Freezing Easy No-Bake Chocolate Peanut Butter Protein Cups
Freeze for up to 3 months. Thaw in the refrigerator before serving.
Recipe Notes
- Chef tip: Using a silicone muffin tin makes it easy to remove the protein cups once they're set.
- Best substitution: You can substitute the peanut butter for almond butter or cashew butter for a different flavor.
- Make-ahead: These protein cups can be made ahead of time and frozen for up to 3 months.
- Scaling: This recipe can be easily doubled or tripled to make more protein cups.
- Troubleshooting: If the chocolate is too thick to pour, add a little more coconut oil to thin it out.
Want to level up this recipe?
High-quality peanut butter β Ensures a smooth and creamy filling β Check price on Amazon
Easy No-Bake Chocolate Peanut Butter Protein Cups

Ingredients
Main Ingredients
- Peanut butter
- Greek yogurt
- Protein powder
- Chocolate chips
- Coconut oil
Seasonings
- Vanilla extract
- Salt
Optional Toppings
- Chopped peanuts
- Melted chocolate drizzle
Instructions
- Step 1: In a bowl, mix peanut butter, Greek yogurt, protein powder, vanilla extract, and salt until smooth.
- Step 2: Line a muffin tin with 12 liners. Spoon the peanut butter mixture into each liner, filling them about 3/4 full.
- Step 3: Melt chocolate chips and coconut oil together in the microwave or a double boiler. Spoon the melted chocolate over the peanut butter mixture in each liner, covering it completely.
- Step 4: Chill the protein cups in the refrigerator for at least 1 hour or until the chocolate is firm. Remove the liners and enjoy!
Notes
- Chef tip: Using a silicone muffin tin makes it easy to remove the protein cups once they're set.
- Best substitution: You can substitute the peanut butter for almond butter or cashew butter for a different flavor.
- Make-ahead: These protein cups can be made ahead of time and frozen for up to 3 months.
- Scaling: This recipe can be easily doubled or tripled to make more protein cups.
- Troubleshooting: If the chocolate is too thick to pour, add a little more coconut oil to thin it out.
Storage
- Fridge: Store in an airtight container in the refrigerator for up to 5 days.
- Freezer: Freeze for up to 3 months. Thaw in the refrigerator before serving.
- Make ahead: Yes, make ahead and store in the refrigerator or freezer.
Nutrition Per Serving
- Calories: 170
- Protein: 12g
- Fat: 10g
- Carbs: 12g
- Fiber: 2g
- Sugar: 3g
- Sodium: 120mg
- Cholesterol: 10mg
- Sat. Fat: 2g
Nutritional values are estimates only. Actual values may vary by brand and portion size.
Easy No-Bake Chocolate Peanut Butter Protein Cups FAQs
Yes, you can make them ahead of time and store them in the refrigerator for up to 5 days or in the freezer for up to 3 months.

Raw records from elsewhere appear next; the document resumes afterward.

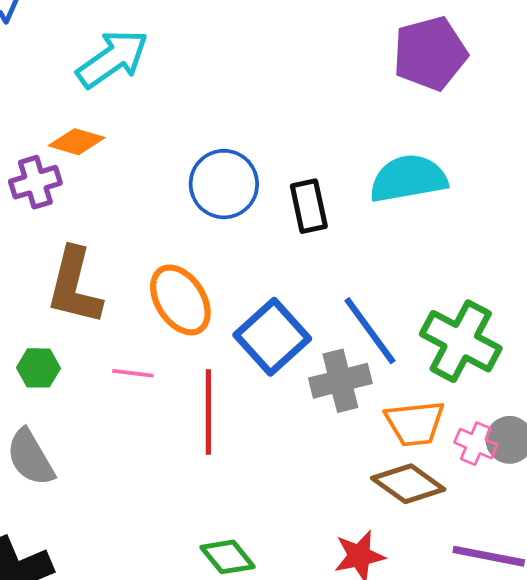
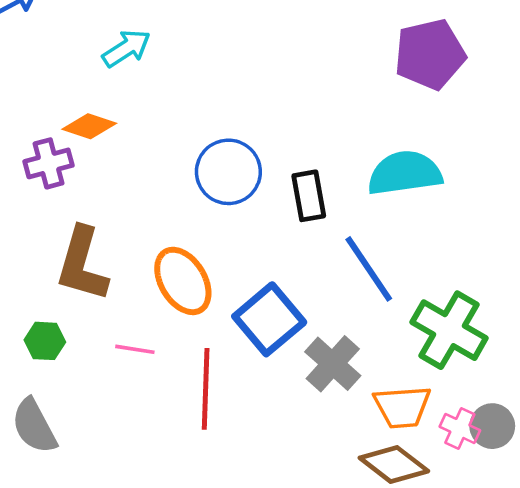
cyan arrow: (113, 59) -> (126, 48), size x0.7
blue line: (370, 331) -> (369, 269), moved
gray cross: (340, 381) -> (333, 364), turned -36

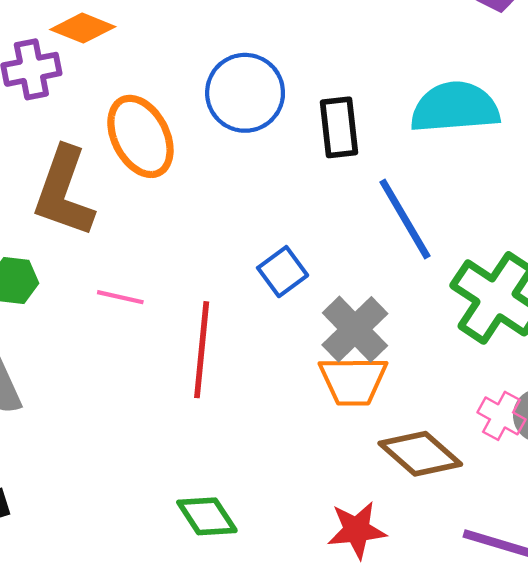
orange ellipse: (183, 281) -> (140, 136), moved
blue square: (269, 319) -> (283, 272), size x0.6
orange trapezoid: (402, 407) -> (353, 381), moved

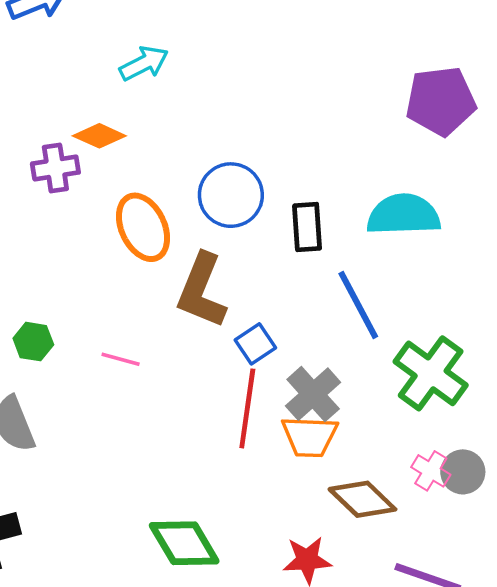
brown L-shape: (64, 192) -> (202, 291), moved
red line: (202, 350) -> (247, 408), moved
green diamond: (207, 516) -> (184, 543), size x1.4

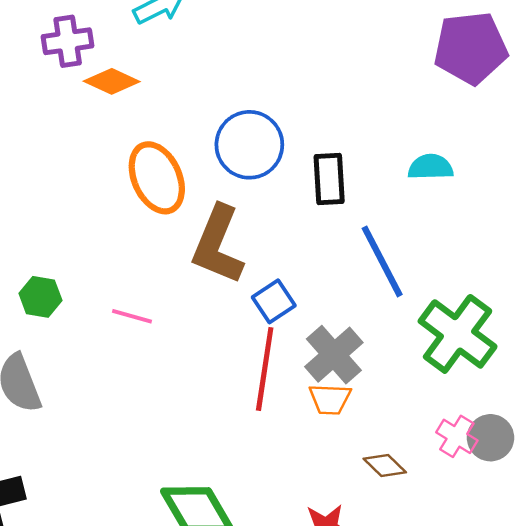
purple cross: (55, 168) -> (68, 41), moved
cyan semicircle: (404, 215) -> (431, 167), size x0.6
orange trapezoid: (310, 437) -> (330, 399), size x0.7
brown diamond: (362, 499) -> (385, 465), size x0.6

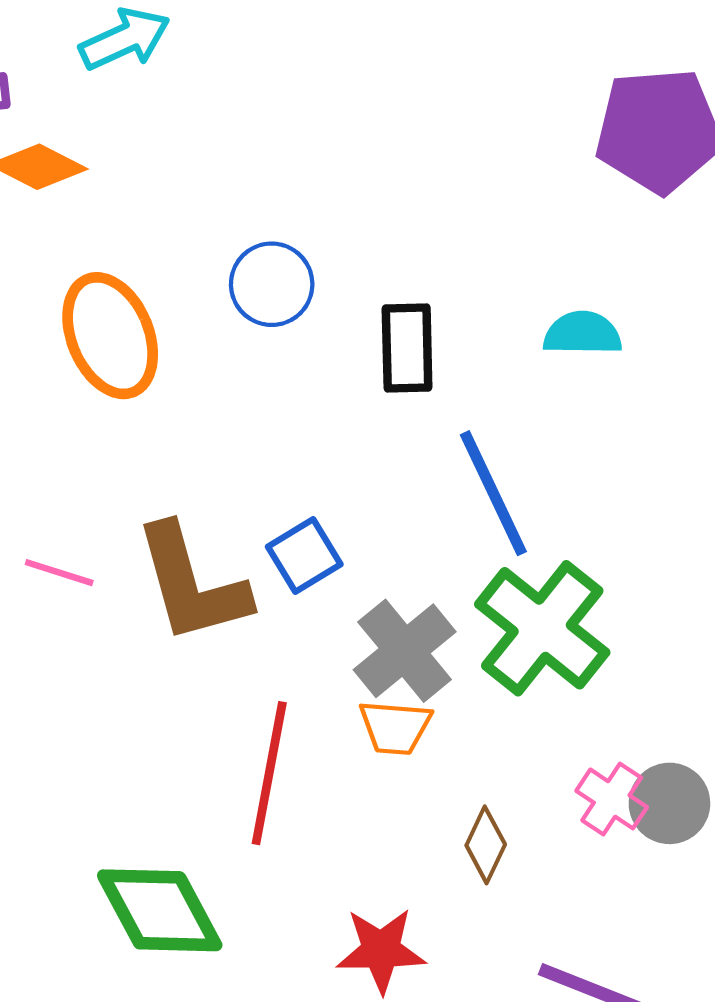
blue circle: (249, 145) -> (272, 284), size x0.7
brown L-shape: (218, 245) -> (192, 584), moved, turned -40
green cross: (458, 334) -> (542, 628), moved
red line: (265, 369) -> (269, 773), moved
brown diamond: (385, 465) -> (486, 845), turned 69

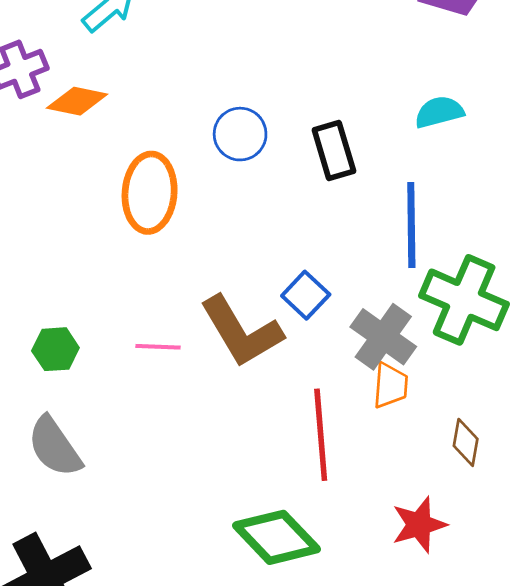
orange ellipse: (110, 336) -> (150, 193), turned 42
blue line: (493, 493) -> (411, 225), turned 40
orange trapezoid: (395, 727) -> (390, 385), turned -75

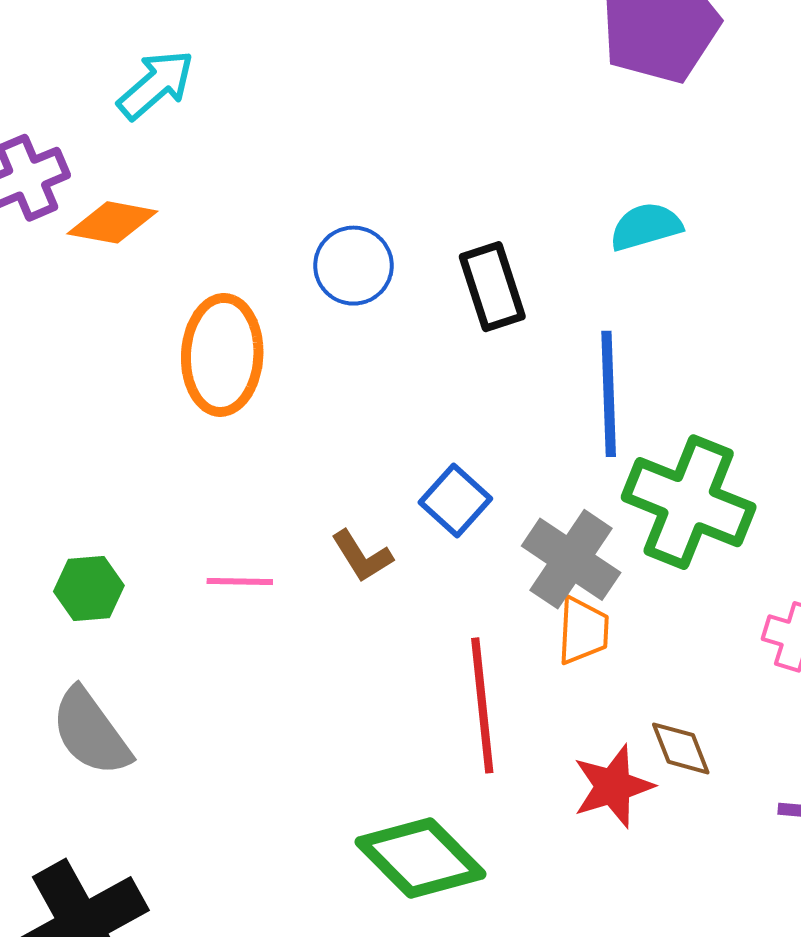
brown L-shape: (241, 332) -> (362, 556), size x0.5
brown diamond: (466, 442) -> (681, 748), moved, turned -30
red star: (419, 525) -> (613, 786), moved

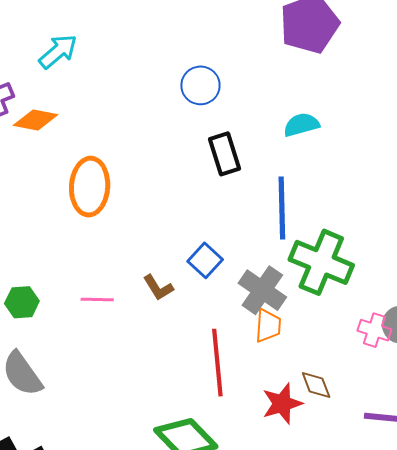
blue circle: (353, 266) -> (200, 85), moved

This could be due to not chilling them long enough or using too much protein powder. Make sure to chill them for at least 1 hour and use the recommended amount of protein powder.
Yes, you can freeze them for up to 3 months. Thaw in the refrigerator before serving.
No, these protein cups are no-bake and do not require cooking.
You can substitute the peanut butter for almond butter or cashew butter for a different flavor.
A Warm Final Note
I can’t wait for you to try Easy No-Bake Chocolate Peanut Butter Protein Cups and see how effortlessly it comes together. When you make it, pop back here and leave a rating or share how it turned out β I love hearing from you!